Trainee students must also join the company on the agreed date, comply with the schedule established in the educational project and respect the operating, safety and occupational risk prevention standards of the same, as well as develop the training project and comply diligently the activities agreed with the company, in accordance with the lines established therein.
Other obligations of the interns will be to keep confidentiality in relation to the internal information of the company and to keep professional secrecy about their activities, during the period of practical training and after it; o Show, at all times, a respectful attitude towards the company’s policy, safeguarding the good name of the training center to which it belongs.
CRUE Spanish Universities has shown its rejection of the Scholarship Statute project since, in its opinion, it constitutes “a threat” to the internship model in force in the Spanish university system.
Thus, the rectors show their discrepancy for the way in which it has been negotiated, since the internships of university students “are a strictly academic matter”, for which reason they do not understand the reason why the unions and employers are the ones who agree its legal regime.

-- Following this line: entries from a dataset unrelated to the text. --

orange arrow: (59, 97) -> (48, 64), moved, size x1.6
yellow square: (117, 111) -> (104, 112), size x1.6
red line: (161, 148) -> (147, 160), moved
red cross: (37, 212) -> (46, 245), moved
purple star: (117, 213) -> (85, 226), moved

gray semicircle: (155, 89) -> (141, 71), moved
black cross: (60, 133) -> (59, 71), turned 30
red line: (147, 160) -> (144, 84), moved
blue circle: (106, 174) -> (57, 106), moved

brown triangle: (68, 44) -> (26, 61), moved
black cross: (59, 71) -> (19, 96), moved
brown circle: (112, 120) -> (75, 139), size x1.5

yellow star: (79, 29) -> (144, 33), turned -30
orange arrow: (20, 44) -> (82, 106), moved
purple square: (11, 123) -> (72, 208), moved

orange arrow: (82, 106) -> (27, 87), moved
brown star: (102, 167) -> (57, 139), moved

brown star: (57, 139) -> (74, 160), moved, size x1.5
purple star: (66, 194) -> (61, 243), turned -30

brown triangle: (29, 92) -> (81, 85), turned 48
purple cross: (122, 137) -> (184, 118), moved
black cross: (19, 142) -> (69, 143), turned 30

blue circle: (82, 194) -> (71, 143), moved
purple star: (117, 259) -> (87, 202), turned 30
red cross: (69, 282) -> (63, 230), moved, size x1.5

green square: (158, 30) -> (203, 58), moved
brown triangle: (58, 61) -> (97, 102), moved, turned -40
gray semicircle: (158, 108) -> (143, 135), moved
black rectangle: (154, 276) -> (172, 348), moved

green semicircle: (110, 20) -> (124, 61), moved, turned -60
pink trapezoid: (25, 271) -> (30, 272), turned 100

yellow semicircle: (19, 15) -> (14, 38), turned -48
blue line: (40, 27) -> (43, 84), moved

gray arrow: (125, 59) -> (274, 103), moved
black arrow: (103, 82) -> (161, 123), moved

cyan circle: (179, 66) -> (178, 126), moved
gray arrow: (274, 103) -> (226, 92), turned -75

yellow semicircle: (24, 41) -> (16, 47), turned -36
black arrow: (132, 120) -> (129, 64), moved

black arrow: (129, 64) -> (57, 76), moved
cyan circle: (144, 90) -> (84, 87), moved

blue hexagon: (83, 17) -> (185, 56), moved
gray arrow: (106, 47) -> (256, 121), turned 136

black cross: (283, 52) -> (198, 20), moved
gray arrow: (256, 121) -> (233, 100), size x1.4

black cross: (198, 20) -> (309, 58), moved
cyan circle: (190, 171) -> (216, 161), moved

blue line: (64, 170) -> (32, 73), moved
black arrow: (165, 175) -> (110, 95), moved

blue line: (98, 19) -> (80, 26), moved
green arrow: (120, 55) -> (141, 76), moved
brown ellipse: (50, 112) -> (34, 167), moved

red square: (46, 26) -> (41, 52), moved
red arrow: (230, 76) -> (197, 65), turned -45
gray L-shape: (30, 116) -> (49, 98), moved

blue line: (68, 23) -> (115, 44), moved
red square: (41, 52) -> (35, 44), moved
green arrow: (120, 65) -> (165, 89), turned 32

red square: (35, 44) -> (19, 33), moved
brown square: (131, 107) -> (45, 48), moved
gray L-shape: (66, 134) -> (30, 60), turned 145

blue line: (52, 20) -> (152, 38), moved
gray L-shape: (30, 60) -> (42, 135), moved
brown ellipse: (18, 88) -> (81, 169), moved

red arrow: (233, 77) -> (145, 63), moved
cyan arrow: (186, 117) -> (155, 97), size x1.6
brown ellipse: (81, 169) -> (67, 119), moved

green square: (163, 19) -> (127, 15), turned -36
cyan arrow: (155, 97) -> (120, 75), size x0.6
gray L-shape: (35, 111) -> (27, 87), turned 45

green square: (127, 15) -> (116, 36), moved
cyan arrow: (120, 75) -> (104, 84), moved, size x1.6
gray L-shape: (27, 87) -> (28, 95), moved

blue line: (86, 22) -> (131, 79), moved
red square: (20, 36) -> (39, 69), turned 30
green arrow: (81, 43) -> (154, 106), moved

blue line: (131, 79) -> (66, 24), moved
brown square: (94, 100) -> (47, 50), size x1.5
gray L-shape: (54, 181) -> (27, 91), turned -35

“There is no question of their ability –and that of the Ministry of Labor– to set the border between what are academic practices and what are not, by configuring a true and proper work contract. But, once that border is established, unions and employers have nothing to decide regarding the legal regime of academic practices. This is an exclusively academic matter whose regulatory competence falls on the Ministry of Universities and on the universities themselves,” the organization alleges.
In addition, it is “radically” opposed to the establishment of compulsory compensation for the expenses that the internship student may incur. For CRUE, it is an “unprecedented” provision in Spanish Law and maintains that its “immediate” consequence is that the number of companies and “above all” public entities willing to receive internship students will decrease “dramatically”.
The Spanish Confederation of Business Organizations (CEOE) also has a position “opposite” to the agreement between the Government and the unions. In the first place, “because of the form”, since it considers that “the approval of this norm is not appropriate in a period of dissolution of the Chambers nor is there an urgent and extraordinary need”.
Secondly, the employers do not support this agreement “for the fund”, since they believe that “it limits the number of hours so much and increases the bureaucracy so much that it will harm the practical training of the students, something essential to guarantee their employability and to build bridges between theoretical training and the world of work”.
“In addition, there are discrepancies between the regulation of this standard and the recently approved university regulations, with which the risk of incurring sanctions due to lack of legal certainty is high,” warns the CEOE.